===== Materials provided =====
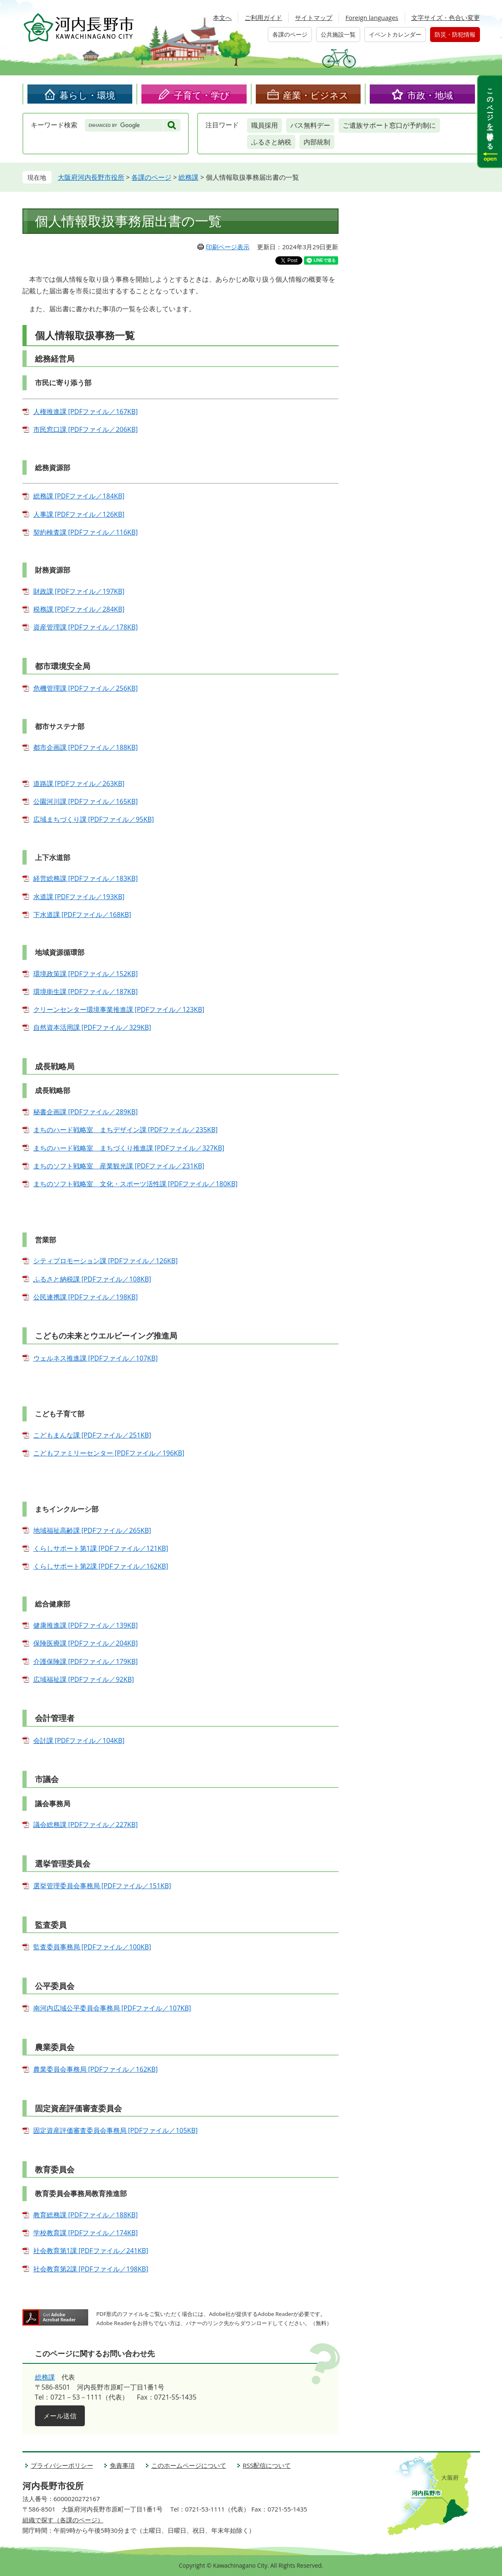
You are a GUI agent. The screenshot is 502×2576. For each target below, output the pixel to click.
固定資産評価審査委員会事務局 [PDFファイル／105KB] (115, 2130)
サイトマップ (313, 17)
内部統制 (317, 141)
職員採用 (264, 125)
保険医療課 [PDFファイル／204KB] (85, 1643)
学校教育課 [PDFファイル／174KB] (85, 2232)
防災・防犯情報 (455, 34)
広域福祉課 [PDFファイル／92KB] (83, 1679)
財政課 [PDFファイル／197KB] (79, 591)
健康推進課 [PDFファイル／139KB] (85, 1625)
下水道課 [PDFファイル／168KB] (82, 914)
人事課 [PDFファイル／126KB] (79, 514)
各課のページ (289, 34)
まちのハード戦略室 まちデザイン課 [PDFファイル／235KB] (125, 1129)
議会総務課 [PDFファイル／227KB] (85, 1824)
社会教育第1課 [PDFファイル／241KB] (90, 2250)
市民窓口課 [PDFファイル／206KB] (85, 429)
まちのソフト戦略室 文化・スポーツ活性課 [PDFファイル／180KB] (135, 1183)
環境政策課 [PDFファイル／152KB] (85, 973)
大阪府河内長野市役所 (91, 177)
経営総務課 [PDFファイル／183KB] (85, 878)
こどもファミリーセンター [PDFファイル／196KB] (109, 1453)
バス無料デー (310, 125)
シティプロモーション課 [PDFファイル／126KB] (105, 1260)
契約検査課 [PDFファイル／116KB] (85, 532)
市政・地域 (430, 95)
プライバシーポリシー (62, 2465)
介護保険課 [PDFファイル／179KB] (85, 1661)
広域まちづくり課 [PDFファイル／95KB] (93, 819)
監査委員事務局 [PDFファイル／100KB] (92, 1946)
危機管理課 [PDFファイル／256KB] (85, 688)
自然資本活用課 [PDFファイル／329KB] (92, 1027)
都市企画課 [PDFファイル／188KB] (85, 747)
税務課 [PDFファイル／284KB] (79, 609)
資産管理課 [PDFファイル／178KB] (85, 627)
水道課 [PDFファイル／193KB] (79, 896)
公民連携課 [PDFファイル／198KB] (85, 1297)
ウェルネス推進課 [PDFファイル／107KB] (95, 1358)
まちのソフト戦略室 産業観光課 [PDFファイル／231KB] (119, 1165)
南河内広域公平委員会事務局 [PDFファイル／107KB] (112, 2008)
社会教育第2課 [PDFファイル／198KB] (90, 2269)
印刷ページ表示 (228, 247)
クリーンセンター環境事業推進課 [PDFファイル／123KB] (119, 1009)
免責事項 (122, 2465)
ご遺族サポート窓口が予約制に (389, 125)
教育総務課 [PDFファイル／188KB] (85, 2214)
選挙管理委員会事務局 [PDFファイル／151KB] (102, 1885)
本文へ (222, 17)
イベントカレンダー (395, 34)
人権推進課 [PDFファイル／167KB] (85, 411)
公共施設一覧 (338, 34)
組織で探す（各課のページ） (63, 2520)
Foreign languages (371, 17)
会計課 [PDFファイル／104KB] (79, 1740)
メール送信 (60, 2415)
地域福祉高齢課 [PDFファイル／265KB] (92, 1530)
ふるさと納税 (271, 141)
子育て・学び (202, 95)
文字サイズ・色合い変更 (445, 17)
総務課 (188, 177)
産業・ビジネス (316, 95)
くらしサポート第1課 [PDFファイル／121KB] (100, 1548)
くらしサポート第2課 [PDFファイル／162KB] (100, 1566)
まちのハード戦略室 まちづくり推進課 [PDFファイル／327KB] (129, 1148)
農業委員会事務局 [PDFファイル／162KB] (95, 2069)
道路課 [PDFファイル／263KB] (79, 783)
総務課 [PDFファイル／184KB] (79, 496)
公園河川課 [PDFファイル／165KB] (85, 801)
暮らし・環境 (87, 95)
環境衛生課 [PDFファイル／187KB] (85, 991)
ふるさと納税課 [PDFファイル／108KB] (92, 1279)
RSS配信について (267, 2465)
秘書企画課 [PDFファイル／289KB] (85, 1111)
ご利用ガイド (263, 17)
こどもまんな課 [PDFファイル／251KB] (92, 1435)
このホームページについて (188, 2465)
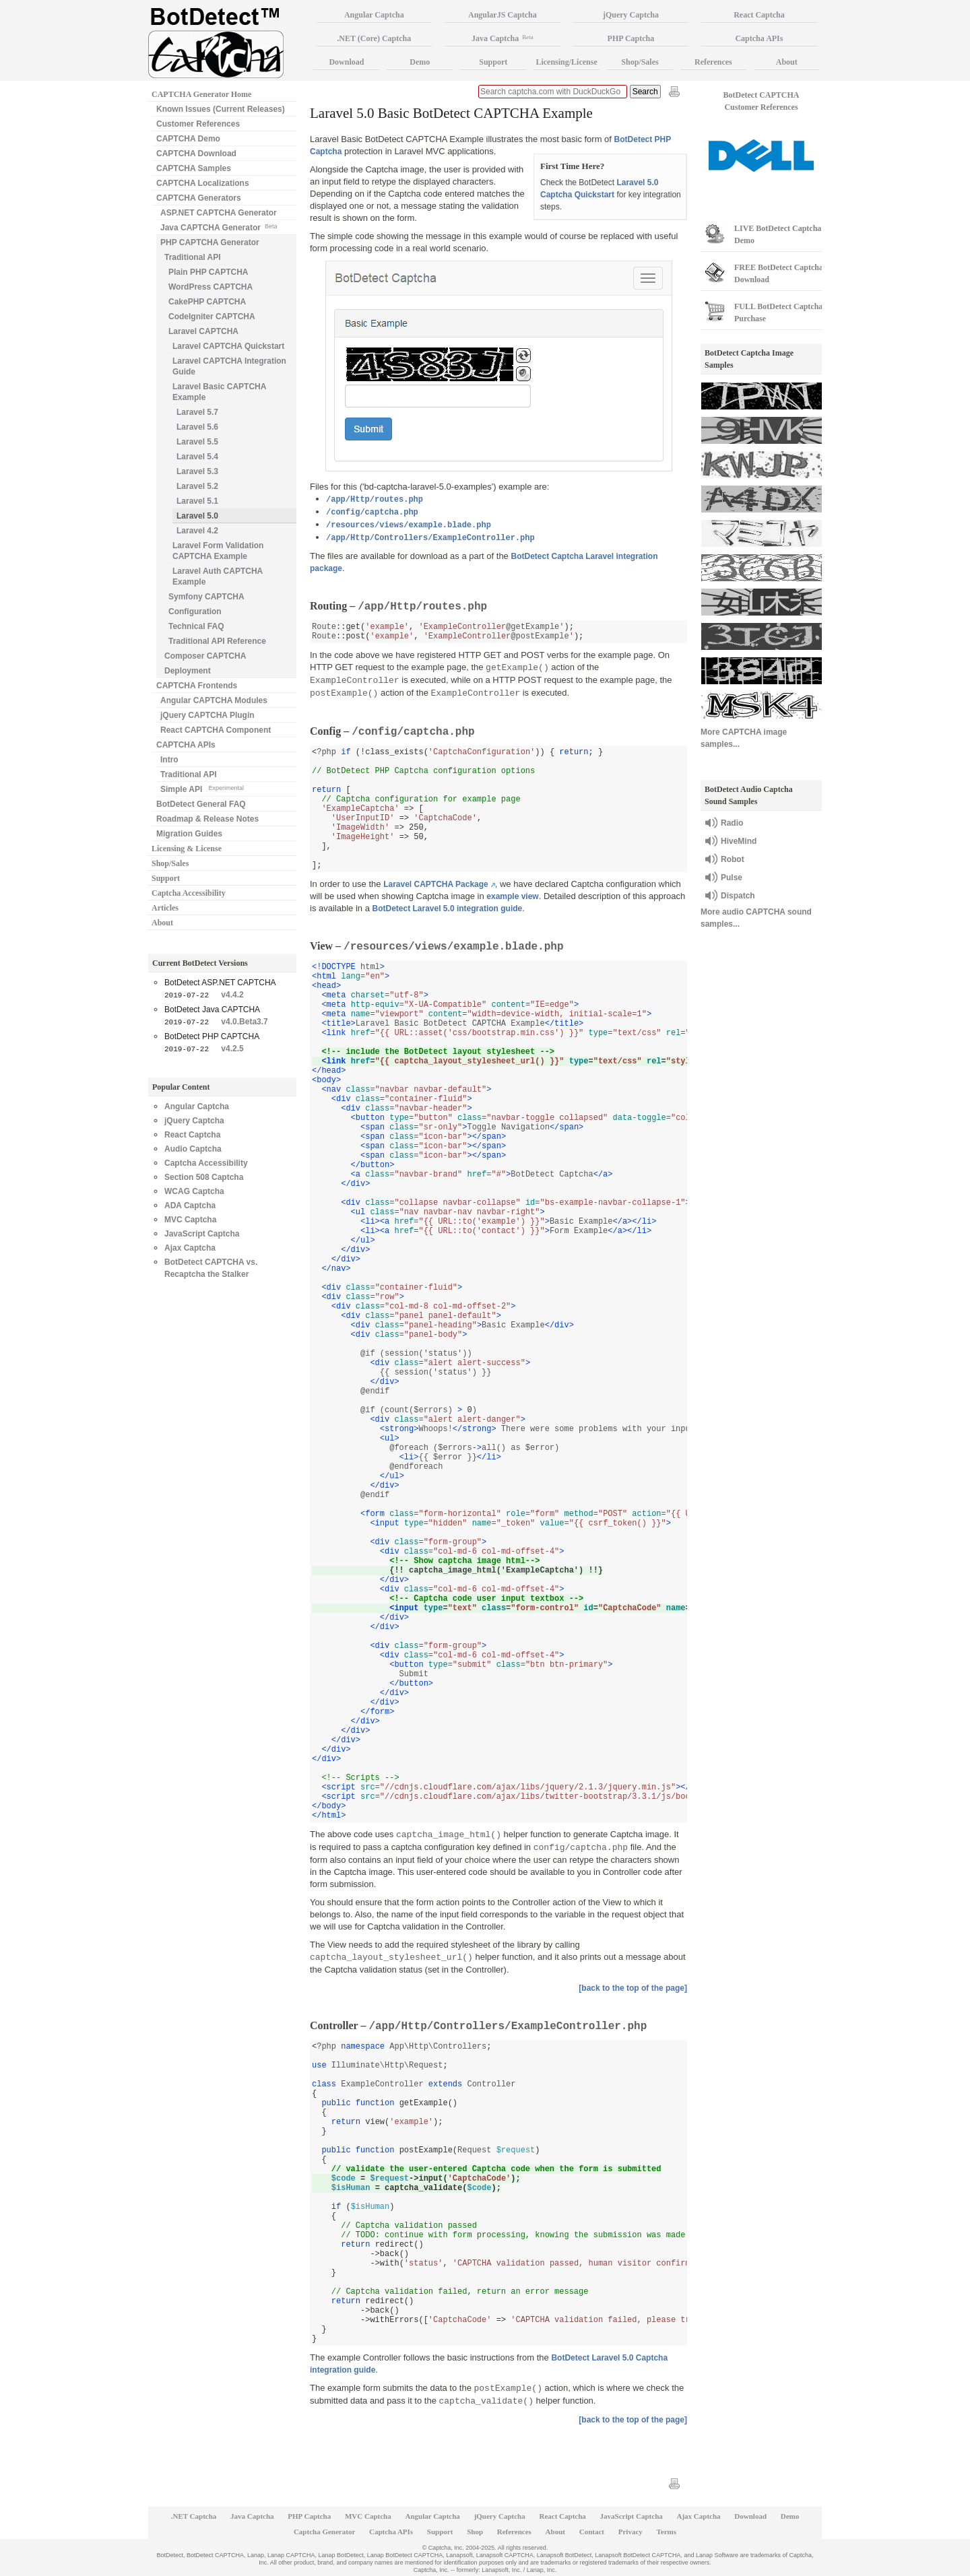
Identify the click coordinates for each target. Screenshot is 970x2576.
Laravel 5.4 (197, 456)
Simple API (202, 788)
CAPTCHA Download (196, 153)
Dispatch (738, 895)
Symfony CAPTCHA (206, 596)
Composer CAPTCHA (205, 656)
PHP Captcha (631, 38)
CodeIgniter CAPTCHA (211, 316)
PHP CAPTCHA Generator (209, 242)
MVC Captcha (190, 1219)
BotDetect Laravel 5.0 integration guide (448, 908)
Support (166, 878)
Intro (169, 759)
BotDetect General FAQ (201, 804)
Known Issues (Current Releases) (220, 109)
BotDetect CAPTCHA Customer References (761, 101)
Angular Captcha (196, 1106)
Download (346, 62)
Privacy (630, 2532)
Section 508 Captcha (203, 1177)
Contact (591, 2532)
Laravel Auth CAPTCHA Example (217, 576)
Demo (420, 62)
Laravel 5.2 (197, 486)
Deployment (187, 670)
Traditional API (192, 257)
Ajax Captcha (190, 1248)
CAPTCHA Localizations (202, 183)
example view (512, 896)
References (713, 62)
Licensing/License (566, 62)
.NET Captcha (194, 2516)
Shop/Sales (170, 863)
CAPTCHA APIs (186, 745)
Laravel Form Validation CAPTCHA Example (217, 551)
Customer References (198, 124)
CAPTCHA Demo (188, 138)
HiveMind (738, 841)
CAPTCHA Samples (193, 168)
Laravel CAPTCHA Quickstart (228, 346)
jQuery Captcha (194, 1120)
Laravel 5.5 (197, 442)
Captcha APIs (759, 38)
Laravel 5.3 (197, 471)
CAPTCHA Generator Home (201, 94)
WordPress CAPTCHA (210, 287)
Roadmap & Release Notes (207, 819)
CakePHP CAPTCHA (207, 301)
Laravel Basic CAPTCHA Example (219, 392)
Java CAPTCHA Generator (218, 226)
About (162, 922)
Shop (475, 2532)
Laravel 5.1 (197, 501)
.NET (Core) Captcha (374, 38)
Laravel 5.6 (197, 427)
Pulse (731, 877)
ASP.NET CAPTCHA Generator (218, 213)
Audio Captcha (193, 1149)
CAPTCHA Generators (198, 198)
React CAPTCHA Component (215, 730)
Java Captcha (503, 38)
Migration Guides (189, 833)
=====
* [Exercise description]: Quote the data above in full and without alteration; skip the pictures.

* [The completed task]:
You are a GUI agent. The screenshot is 502×2576. For each target below, output the pixel to click.
固定資産評価審査委員会事務局 [PDFファイル／105KB] (115, 2130)
サイトマップ (313, 17)
内部統制 (317, 141)
職員採用 (264, 125)
保険医療課 [PDFファイル／204KB] (85, 1643)
学校教育課 [PDFファイル／174KB] (85, 2232)
防災・防犯情報 (455, 34)
広域福祉課 [PDFファイル／92KB] (83, 1679)
財政課 [PDFファイル／197KB] (79, 591)
健康推進課 [PDFファイル／139KB] (85, 1625)
下水道課 [PDFファイル／168KB] (82, 914)
人事課 [PDFファイル／126KB] (79, 514)
各課のページ (289, 34)
まちのハード戦略室 まちデザイン課 [PDFファイル／235KB] (125, 1129)
議会総務課 [PDFファイル／227KB] (85, 1824)
社会教育第1課 [PDFファイル／241KB] (90, 2250)
市民窓口課 [PDFファイル／206KB] (85, 429)
まちのソフト戦略室 文化・スポーツ活性課 [PDFファイル／180KB] (135, 1183)
環境政策課 [PDFファイル／152KB] (85, 973)
大阪府河内長野市役所 (91, 177)
経営総務課 [PDFファイル／183KB] (85, 878)
こどもファミリーセンター [PDFファイル／196KB] (109, 1453)
バス無料デー (310, 125)
シティプロモーション課 [PDFファイル／126KB] (105, 1260)
契約検査課 [PDFファイル／116KB] (85, 532)
市政・地域 (430, 95)
プライバシーポリシー (62, 2465)
介護保険課 [PDFファイル／179KB] (85, 1661)
広域まちづくり課 [PDFファイル／95KB] (93, 819)
監査委員事務局 [PDFファイル／100KB] (92, 1946)
危機管理課 [PDFファイル／256KB] (85, 688)
自然資本活用課 [PDFファイル／329KB] (92, 1027)
都市企画課 [PDFファイル／188KB] (85, 747)
税務課 [PDFファイル／284KB] (79, 609)
資産管理課 [PDFファイル／178KB] (85, 627)
水道課 [PDFファイル／193KB] (79, 896)
公民連携課 [PDFファイル／198KB] (85, 1297)
ウェルネス推進課 [PDFファイル／107KB] (95, 1358)
まちのソフト戦略室 産業観光課 [PDFファイル／231KB] (119, 1165)
南河内広域公平委員会事務局 [PDFファイル／107KB] (112, 2008)
社会教育第2課 [PDFファイル／198KB] (90, 2269)
印刷ページ表示 (228, 247)
クリーンセンター環境事業推進課 [PDFファイル／123KB] (119, 1009)
免責事項 (122, 2465)
ご遺族サポート窓口が予約制に (389, 125)
教育総務課 [PDFファイル／188KB] (85, 2214)
選挙管理委員会事務局 [PDFファイル／151KB] (102, 1885)
本文へ (222, 17)
イベントカレンダー (395, 34)
人権推進課 [PDFファイル／167KB] (85, 411)
公共施設一覧 (338, 34)
組織で探す（各課のページ） (63, 2520)
Foreign languages (371, 17)
会計課 [PDFファイル／104KB] (79, 1740)
メール送信 (60, 2415)
地域福祉高齢課 [PDFファイル／265KB] (92, 1530)
ふるさと納税 (271, 141)
子育て・学び (202, 95)
文字サイズ・色合い変更 (445, 17)
総務課 (188, 177)
産業・ビジネス (316, 95)
くらしサポート第1課 [PDFファイル／121KB] (100, 1548)
くらしサポート第2課 [PDFファイル／162KB] (100, 1566)
まちのハード戦略室 まちづくり推進課 [PDFファイル／327KB] (129, 1148)
農業委員会事務局 [PDFファイル／162KB] (95, 2069)
道路課 [PDFファイル／263KB] (79, 783)
総務課 [PDFファイル／184KB] (79, 496)
公園河川課 [PDFファイル／165KB] (85, 801)
暮らし・環境 (87, 95)
環境衛生課 [PDFファイル／187KB] (85, 991)
ふるさと納税課 [PDFファイル／108KB] (92, 1279)
RSS配信について (267, 2465)
秘書企画課 [PDFファイル／289KB] (85, 1111)
ご利用ガイド (263, 17)
こどもまんな課 [PDFファイル／251KB] (92, 1435)
このホームページについて (188, 2465)
Identify the click coordinates for each target. Screenshot is 970x2576.
Laravel 5.4 (197, 456)
Simple API (202, 788)
CAPTCHA Download (196, 153)
Dispatch (738, 895)
Symfony CAPTCHA (206, 596)
Composer CAPTCHA (205, 656)
PHP Captcha (631, 38)
CodeIgniter CAPTCHA (211, 316)
PHP CAPTCHA Generator (209, 242)
MVC Captcha (190, 1219)
BotDetect Laravel 5.0 integration guide (448, 908)
Support (166, 878)
Intro (169, 759)
BotDetect General FAQ (201, 804)
Known Issues (Current Releases) (220, 109)
BotDetect CAPTCHA Customer References (761, 101)
Angular Captcha (196, 1106)
Download (346, 62)
Privacy (630, 2532)
Section 508 Captcha (203, 1177)
Contact (591, 2532)
Laravel Auth CAPTCHA Example (217, 576)
Demo (420, 62)
Laravel 5.2 (197, 486)
Deployment (187, 670)
Traditional API (192, 257)
Ajax Captcha (190, 1248)
CAPTCHA Localizations (202, 183)
example view (512, 896)
References (713, 62)
Licensing/License (566, 62)
.NET Captcha (194, 2516)
Shop/Sales (170, 863)
CAPTCHA APIs (186, 745)
Laravel Form Validation CAPTCHA Example (217, 551)
Customer References (198, 124)
CAPTCHA Demo (188, 138)
HiveMind (738, 841)
CAPTCHA Samples (193, 168)
Laravel CAPTCHA Quickstart (228, 346)
jQuery Captcha (194, 1120)
Laravel 5.5 (197, 442)
Captcha APIs (759, 38)
Laravel 5.3 (197, 471)
CAPTCHA Generator Home (201, 94)
WordPress CAPTCHA (210, 287)
Roadmap & Release Notes (207, 819)
CakePHP CAPTCHA (207, 301)
Laravel Basic CAPTCHA Example (219, 392)
Java CAPTCHA Generator (218, 226)
About (162, 922)
Shop (475, 2532)
Laravel 5.1 (197, 501)
.NET (Core) Captcha (374, 38)
Laravel 5.6 (197, 427)
Pulse (731, 877)
ASP.NET CAPTCHA Generator (218, 213)
Audio Captcha (193, 1149)
CAPTCHA Generators (198, 198)
React CAPTCHA Component (215, 730)
Java Captcha (503, 38)
Migration Guides (189, 833)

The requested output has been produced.